**Records for this exercise**:

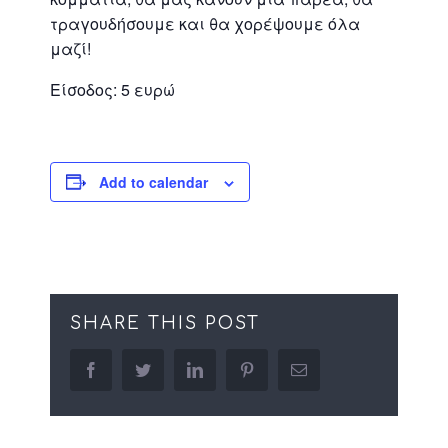
τραγουδήσουμε και θα χορέψουμε όλα
μαζί!
Είσοδος: 5 ευρώ
Add to calendar
SHARE THIS POST
facebook
twitter
linkedin
pinterest
Email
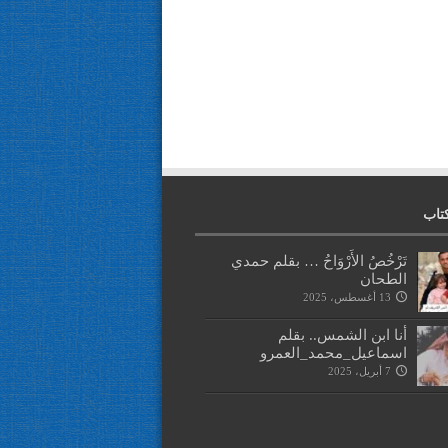
تاب
تَرْخُصُ الأَرْوَاحُ … بقلم حمدي
الطحان
13 أغسطس، 2025
أنا ابن الشمس.. بقلم
اسماعيل_محمد_العمرو
7 أبريل، 2025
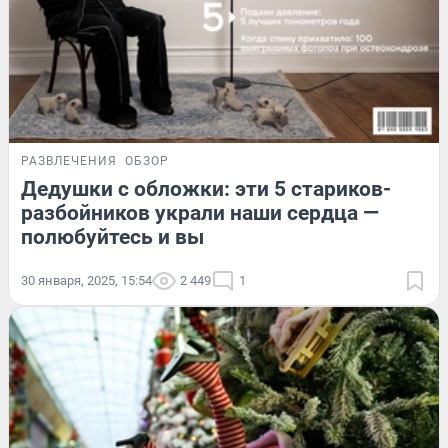
РАЗВЛЕЧЕНИЯ
ОБЗОР
Дедушки с обложки: эти 5 стариков-
разбойников украли наши сердца —
полюбуйтесь и вы
30 января, 2025, 15:54
2 449
1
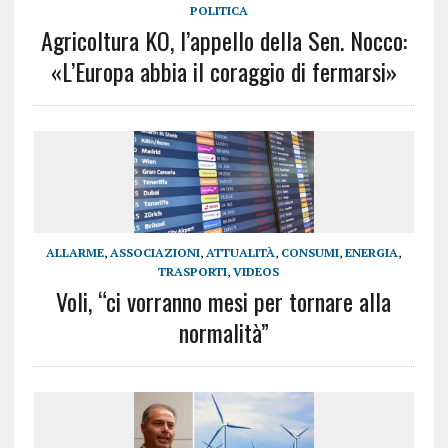
POLITICA
Agricoltura KO, l’appello della Sen. Nocco:
«L’Europa abbia il coraggio di fermarsi»
ALLARME
,
ASSOCIAZIONI
,
ATTUALITÀ
,
CONSUMI
,
ENERGIA
,
TRASPORTI
,
VIDEOS
Voli, “ci vorranno mesi per tornare alla
normalità”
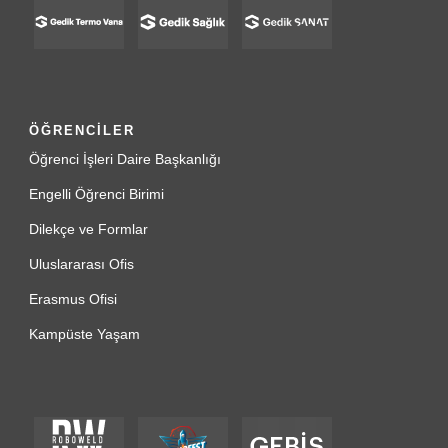
ÖĞRENCİLER
Öğrenci İşleri Daire Başkanlığı
Engelli Öğrenci Birimi
Dilekçe ve Formlar
Uluslararası Ofis
Erasmus Ofisi
Kampüste Yaşam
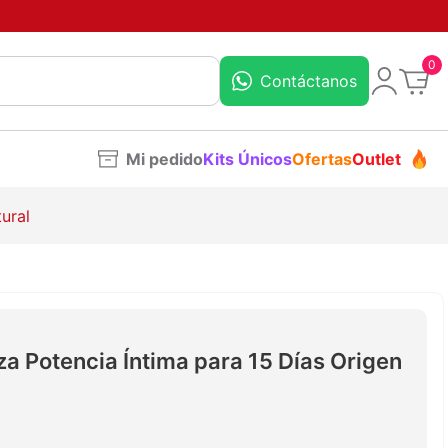
0
Contáctanos
Mi pedido
Kits Únicos
Ofertas
Outlet
ural
za Potencia Íntima para 15 Días Origen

**What this task involves**: Copy the listing word for word, excluding its pictures.

**Response to this exercise**:
τραγουδήσουμε και θα χορέψουμε όλα
μαζί!
Είσοδος: 5 ευρώ
Add to calendar
SHARE THIS POST
facebook
twitter
linkedin
pinterest
Email
تاب
تَرْخُصُ الأَرْوَاحُ … بقلم حمدي
الطحان
13 أغسطس، 2025
أنا ابن الشمس.. بقلم
اسماعيل_محمد_العمرو
7 أبريل، 2025
РАЗВЛЕЧЕНИЯ
ОБЗОР
Дедушки с обложки: эти 5 стариков-
разбойников украли наши сердца —
полюбуйтесь и вы
30 января, 2025, 15:54
2 449
1
POLITICA
Agricoltura KO, l’appello della Sen. Nocco:
«L’Europa abbia il coraggio di fermarsi»
ALLARME
,
ASSOCIAZIONI
,
ATTUALITÀ
,
CONSUMI
,
ENERGIA
,
TRASPORTI
,
VIDEOS
Voli, “ci vorranno mesi per tornare alla
normalità”
ÖĞRENCİLER
Öğrenci İşleri Daire Başkanlığı
Engelli Öğrenci Birimi
Dilekçe ve Formlar
Uluslararası Ofis
Erasmus Ofisi
Kampüste Yaşam
0
Contáctanos
Mi pedido
Kits Únicos
Ofertas
Outlet
ural
za Potencia Íntima para 15 Días Origen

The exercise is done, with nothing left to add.